Lines where the string "News" appears are to be copied from the entries below.

RECORDED DATA:
# # #

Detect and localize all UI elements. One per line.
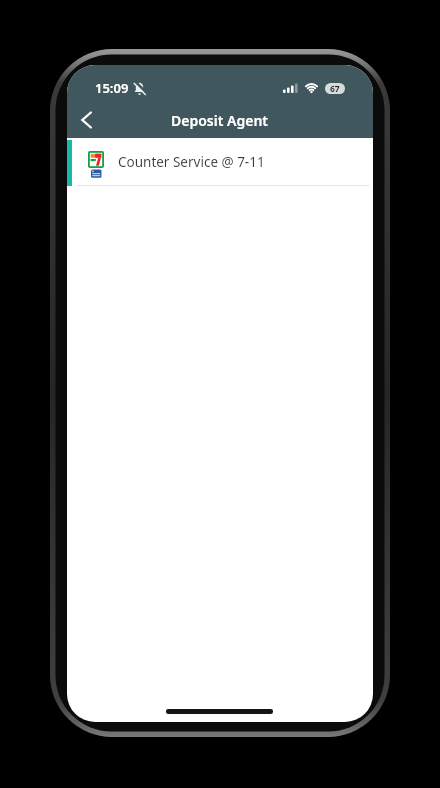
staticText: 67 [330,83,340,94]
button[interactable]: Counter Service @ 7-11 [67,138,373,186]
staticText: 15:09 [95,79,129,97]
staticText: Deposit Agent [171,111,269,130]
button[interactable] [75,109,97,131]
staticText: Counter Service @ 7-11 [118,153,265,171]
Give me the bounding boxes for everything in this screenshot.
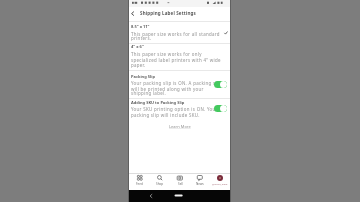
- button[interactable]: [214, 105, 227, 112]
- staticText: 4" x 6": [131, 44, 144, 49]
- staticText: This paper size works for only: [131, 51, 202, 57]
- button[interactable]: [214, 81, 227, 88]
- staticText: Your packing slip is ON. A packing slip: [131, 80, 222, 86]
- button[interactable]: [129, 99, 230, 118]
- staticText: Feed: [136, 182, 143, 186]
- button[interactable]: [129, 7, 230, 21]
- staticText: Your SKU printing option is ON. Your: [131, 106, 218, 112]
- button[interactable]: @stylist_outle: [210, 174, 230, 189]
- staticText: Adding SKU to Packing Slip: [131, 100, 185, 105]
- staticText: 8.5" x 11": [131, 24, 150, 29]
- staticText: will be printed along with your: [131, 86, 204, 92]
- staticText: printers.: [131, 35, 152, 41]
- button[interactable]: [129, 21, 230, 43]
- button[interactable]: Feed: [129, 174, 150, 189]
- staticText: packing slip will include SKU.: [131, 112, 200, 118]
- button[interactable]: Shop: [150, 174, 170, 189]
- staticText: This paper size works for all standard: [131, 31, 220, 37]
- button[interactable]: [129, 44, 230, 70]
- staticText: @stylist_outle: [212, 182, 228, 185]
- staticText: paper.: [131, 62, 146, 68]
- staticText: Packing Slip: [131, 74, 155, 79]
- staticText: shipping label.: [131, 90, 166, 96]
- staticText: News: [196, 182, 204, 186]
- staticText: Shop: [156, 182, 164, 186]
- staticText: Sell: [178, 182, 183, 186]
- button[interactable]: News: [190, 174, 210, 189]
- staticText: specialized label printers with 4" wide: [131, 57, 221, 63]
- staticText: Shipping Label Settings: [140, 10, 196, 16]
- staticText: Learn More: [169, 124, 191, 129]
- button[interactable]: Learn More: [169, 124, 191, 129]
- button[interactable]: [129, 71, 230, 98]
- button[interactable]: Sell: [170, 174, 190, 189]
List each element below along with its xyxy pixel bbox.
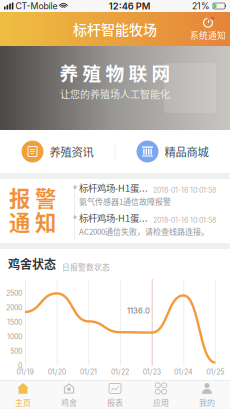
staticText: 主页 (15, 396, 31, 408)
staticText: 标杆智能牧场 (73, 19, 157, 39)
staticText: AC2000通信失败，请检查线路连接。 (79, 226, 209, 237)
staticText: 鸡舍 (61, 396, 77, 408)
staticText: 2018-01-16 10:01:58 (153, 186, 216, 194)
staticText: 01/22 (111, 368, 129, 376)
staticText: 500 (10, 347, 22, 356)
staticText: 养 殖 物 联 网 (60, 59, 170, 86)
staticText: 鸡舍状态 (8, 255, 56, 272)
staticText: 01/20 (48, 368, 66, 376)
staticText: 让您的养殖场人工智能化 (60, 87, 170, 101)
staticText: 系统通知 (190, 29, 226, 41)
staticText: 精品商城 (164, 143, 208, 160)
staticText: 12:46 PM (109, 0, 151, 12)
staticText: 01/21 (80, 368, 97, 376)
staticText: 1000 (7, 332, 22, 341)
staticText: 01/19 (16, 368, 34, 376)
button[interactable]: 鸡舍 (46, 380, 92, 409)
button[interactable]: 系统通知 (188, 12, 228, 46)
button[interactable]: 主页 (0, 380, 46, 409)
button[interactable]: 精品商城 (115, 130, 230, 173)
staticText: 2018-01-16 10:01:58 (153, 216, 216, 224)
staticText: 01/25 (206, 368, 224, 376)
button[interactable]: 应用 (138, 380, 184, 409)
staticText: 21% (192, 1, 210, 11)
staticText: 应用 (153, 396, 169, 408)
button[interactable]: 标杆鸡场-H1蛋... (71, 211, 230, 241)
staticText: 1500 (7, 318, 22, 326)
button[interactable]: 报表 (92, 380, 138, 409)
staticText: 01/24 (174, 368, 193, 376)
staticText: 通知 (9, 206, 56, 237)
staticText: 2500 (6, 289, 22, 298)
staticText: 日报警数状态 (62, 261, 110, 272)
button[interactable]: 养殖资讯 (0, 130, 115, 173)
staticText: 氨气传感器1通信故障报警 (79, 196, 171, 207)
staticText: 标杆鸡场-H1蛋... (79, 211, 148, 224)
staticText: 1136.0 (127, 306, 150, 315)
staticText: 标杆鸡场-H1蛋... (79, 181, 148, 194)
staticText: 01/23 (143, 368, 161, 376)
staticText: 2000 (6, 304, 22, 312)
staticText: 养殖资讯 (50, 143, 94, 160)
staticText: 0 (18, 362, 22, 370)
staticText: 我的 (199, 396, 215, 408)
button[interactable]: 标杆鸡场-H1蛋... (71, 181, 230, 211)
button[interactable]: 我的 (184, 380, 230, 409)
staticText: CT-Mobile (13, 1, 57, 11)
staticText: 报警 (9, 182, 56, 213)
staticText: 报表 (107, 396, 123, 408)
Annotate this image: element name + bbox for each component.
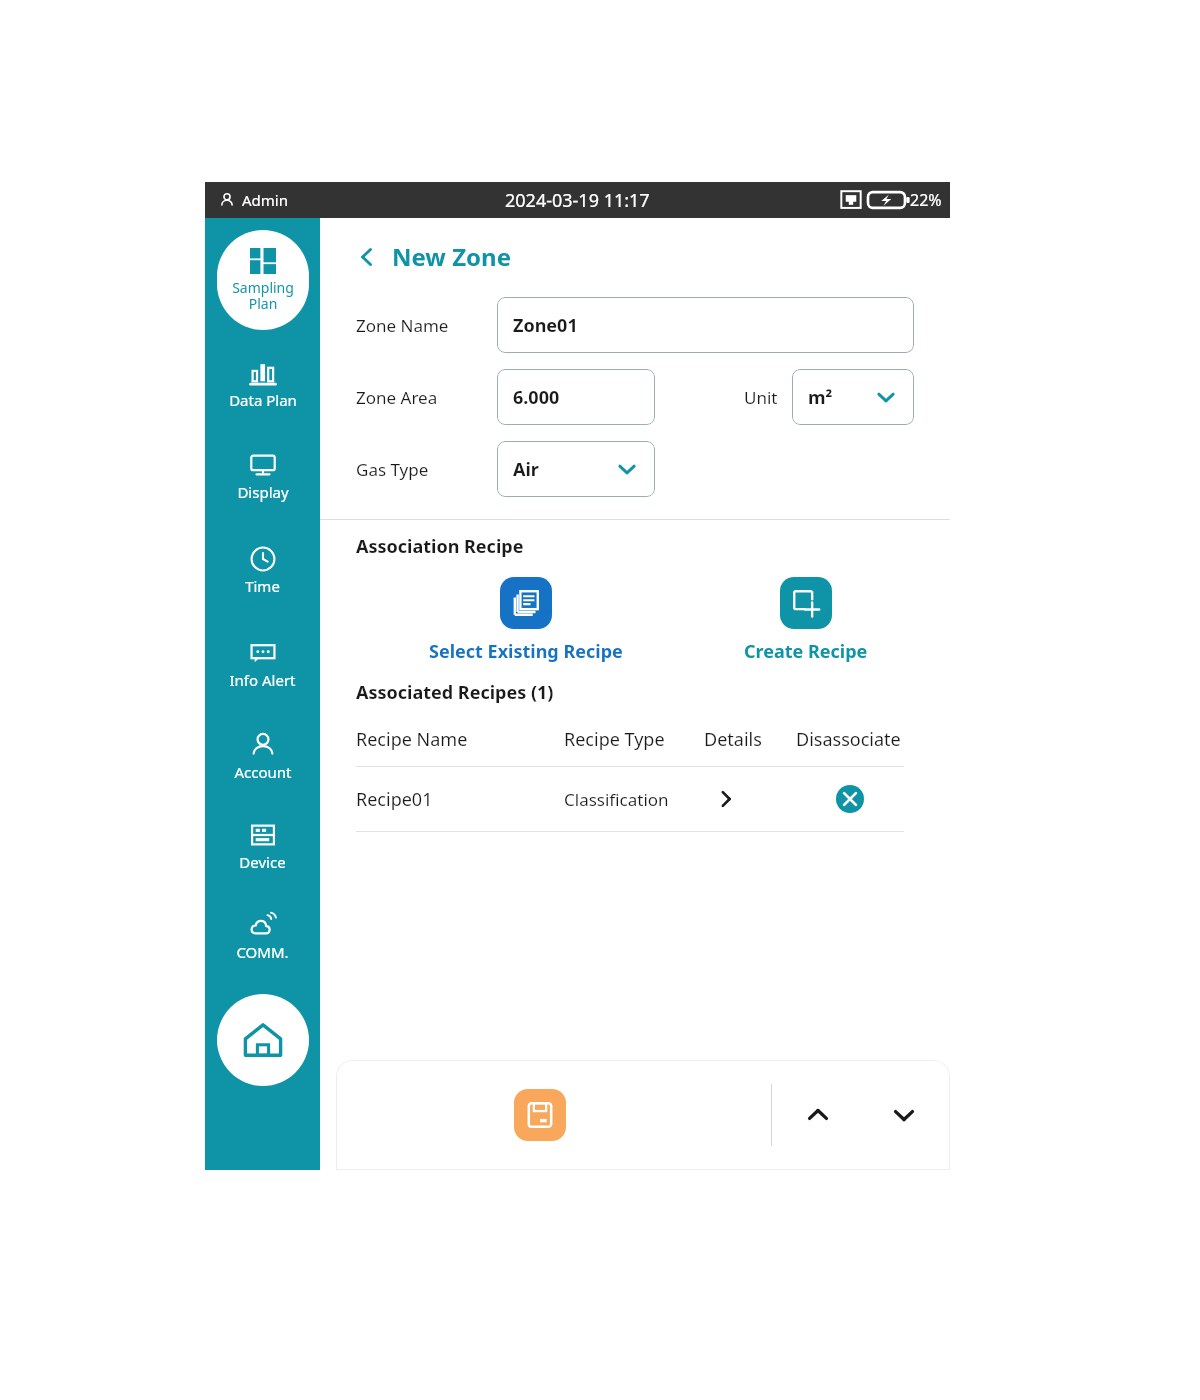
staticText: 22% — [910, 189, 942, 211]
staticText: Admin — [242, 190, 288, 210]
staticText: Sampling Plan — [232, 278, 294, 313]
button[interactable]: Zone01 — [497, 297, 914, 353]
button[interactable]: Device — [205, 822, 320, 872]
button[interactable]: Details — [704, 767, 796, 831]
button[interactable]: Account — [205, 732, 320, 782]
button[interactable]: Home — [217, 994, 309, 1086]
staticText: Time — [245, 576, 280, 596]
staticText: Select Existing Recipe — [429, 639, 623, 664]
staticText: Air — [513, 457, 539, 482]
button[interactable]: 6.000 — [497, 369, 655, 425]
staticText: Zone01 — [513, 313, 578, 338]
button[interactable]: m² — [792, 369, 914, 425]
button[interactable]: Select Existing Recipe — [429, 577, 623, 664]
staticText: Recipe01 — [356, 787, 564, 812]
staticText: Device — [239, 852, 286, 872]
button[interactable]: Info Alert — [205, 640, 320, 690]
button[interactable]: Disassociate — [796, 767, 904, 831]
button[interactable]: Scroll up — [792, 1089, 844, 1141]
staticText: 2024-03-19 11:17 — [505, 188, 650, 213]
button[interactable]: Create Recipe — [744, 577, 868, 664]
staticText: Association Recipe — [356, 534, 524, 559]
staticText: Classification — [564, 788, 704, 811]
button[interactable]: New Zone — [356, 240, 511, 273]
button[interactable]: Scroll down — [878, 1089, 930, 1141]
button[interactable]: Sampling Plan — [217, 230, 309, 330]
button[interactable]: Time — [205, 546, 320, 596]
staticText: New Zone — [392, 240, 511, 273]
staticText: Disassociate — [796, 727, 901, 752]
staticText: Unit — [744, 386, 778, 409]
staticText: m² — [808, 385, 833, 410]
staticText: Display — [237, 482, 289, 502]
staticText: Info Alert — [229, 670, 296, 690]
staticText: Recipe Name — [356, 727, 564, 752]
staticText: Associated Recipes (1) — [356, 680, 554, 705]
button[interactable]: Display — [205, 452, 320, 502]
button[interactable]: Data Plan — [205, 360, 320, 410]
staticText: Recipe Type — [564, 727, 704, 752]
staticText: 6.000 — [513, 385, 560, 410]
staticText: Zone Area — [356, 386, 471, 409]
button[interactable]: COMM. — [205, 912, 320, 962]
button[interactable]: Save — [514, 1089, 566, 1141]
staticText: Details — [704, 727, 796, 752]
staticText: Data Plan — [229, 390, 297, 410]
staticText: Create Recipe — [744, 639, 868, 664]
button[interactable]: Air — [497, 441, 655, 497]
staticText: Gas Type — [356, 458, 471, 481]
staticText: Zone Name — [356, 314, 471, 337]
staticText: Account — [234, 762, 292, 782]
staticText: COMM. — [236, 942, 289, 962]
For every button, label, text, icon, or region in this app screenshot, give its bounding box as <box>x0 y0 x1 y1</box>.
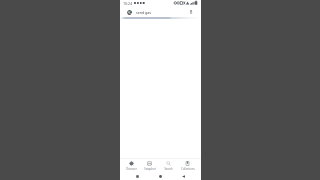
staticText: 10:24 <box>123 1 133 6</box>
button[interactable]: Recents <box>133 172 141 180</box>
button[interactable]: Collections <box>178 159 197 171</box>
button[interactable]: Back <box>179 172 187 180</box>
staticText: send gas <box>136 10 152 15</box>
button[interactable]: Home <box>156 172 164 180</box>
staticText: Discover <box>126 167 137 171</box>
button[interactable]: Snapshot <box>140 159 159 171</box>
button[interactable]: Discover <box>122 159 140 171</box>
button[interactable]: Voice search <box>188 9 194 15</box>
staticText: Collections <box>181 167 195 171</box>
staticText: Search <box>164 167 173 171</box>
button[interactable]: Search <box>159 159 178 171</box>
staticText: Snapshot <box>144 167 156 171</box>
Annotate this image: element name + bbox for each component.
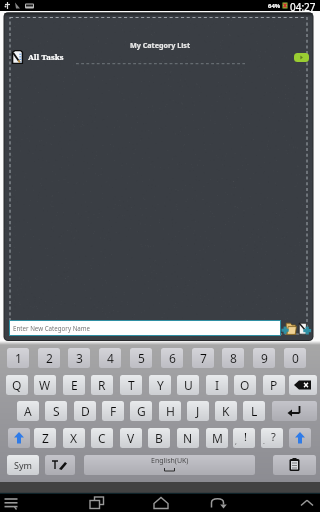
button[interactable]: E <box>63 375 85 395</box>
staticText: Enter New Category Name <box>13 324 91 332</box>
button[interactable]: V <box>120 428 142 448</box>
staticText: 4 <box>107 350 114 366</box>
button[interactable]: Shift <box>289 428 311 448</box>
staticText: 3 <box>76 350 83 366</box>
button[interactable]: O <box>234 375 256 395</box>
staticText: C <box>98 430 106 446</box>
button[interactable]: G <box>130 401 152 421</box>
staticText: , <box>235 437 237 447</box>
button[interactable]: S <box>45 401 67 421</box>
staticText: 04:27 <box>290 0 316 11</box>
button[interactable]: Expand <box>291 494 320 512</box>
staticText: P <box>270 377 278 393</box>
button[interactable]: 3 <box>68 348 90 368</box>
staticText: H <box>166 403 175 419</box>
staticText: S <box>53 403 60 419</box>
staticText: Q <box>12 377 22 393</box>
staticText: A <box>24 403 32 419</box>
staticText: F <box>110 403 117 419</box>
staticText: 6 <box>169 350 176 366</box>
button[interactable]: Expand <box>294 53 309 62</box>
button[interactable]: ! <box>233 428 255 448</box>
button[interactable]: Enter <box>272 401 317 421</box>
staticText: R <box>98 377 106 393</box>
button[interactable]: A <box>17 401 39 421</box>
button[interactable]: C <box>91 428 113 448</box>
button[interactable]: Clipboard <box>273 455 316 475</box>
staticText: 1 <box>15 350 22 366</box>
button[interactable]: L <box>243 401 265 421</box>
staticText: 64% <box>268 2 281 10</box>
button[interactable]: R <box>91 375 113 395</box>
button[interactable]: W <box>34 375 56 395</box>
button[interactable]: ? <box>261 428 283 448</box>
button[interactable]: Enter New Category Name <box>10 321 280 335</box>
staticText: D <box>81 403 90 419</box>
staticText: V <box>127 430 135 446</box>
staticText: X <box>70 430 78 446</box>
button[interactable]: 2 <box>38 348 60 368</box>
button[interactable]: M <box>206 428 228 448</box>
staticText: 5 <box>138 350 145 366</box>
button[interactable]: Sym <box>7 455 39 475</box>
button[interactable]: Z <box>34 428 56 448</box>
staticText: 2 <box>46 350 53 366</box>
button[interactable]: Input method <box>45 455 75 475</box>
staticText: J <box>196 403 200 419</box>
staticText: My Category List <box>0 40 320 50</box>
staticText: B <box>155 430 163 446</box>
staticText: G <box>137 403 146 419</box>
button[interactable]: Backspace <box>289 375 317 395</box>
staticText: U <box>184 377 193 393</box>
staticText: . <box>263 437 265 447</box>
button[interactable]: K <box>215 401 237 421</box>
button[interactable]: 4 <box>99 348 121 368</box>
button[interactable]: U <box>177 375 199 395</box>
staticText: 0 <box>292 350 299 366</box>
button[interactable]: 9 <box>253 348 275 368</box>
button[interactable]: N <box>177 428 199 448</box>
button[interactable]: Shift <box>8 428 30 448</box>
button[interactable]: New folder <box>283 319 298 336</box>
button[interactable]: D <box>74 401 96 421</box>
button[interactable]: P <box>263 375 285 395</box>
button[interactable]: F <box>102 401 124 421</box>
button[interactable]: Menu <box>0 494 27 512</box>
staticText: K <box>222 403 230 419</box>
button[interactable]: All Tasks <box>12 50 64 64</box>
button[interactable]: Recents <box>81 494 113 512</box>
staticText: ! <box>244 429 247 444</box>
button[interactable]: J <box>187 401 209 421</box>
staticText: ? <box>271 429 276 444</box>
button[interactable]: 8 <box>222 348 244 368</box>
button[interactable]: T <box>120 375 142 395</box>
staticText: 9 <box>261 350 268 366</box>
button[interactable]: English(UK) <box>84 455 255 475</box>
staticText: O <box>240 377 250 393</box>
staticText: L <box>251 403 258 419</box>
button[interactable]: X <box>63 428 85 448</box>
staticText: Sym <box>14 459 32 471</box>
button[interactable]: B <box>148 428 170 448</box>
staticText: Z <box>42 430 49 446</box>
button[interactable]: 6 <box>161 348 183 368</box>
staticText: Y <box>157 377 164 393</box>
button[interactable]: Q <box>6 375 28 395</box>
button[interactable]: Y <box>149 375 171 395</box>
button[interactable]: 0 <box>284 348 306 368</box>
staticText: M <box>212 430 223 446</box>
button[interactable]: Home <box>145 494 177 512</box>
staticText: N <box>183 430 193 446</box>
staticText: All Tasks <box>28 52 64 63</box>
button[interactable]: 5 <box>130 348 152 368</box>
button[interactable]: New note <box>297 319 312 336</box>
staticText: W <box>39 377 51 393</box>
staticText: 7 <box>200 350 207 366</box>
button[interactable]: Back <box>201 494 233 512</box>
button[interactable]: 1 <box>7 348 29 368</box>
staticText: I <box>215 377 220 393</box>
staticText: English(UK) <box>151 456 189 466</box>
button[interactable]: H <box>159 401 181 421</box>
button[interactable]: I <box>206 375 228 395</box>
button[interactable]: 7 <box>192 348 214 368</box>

# # #

ANSWER TO THE PROBLEM:
- staticText: News: [196, 182, 204, 186]
- button[interactable]: News: [190, 174, 210, 189]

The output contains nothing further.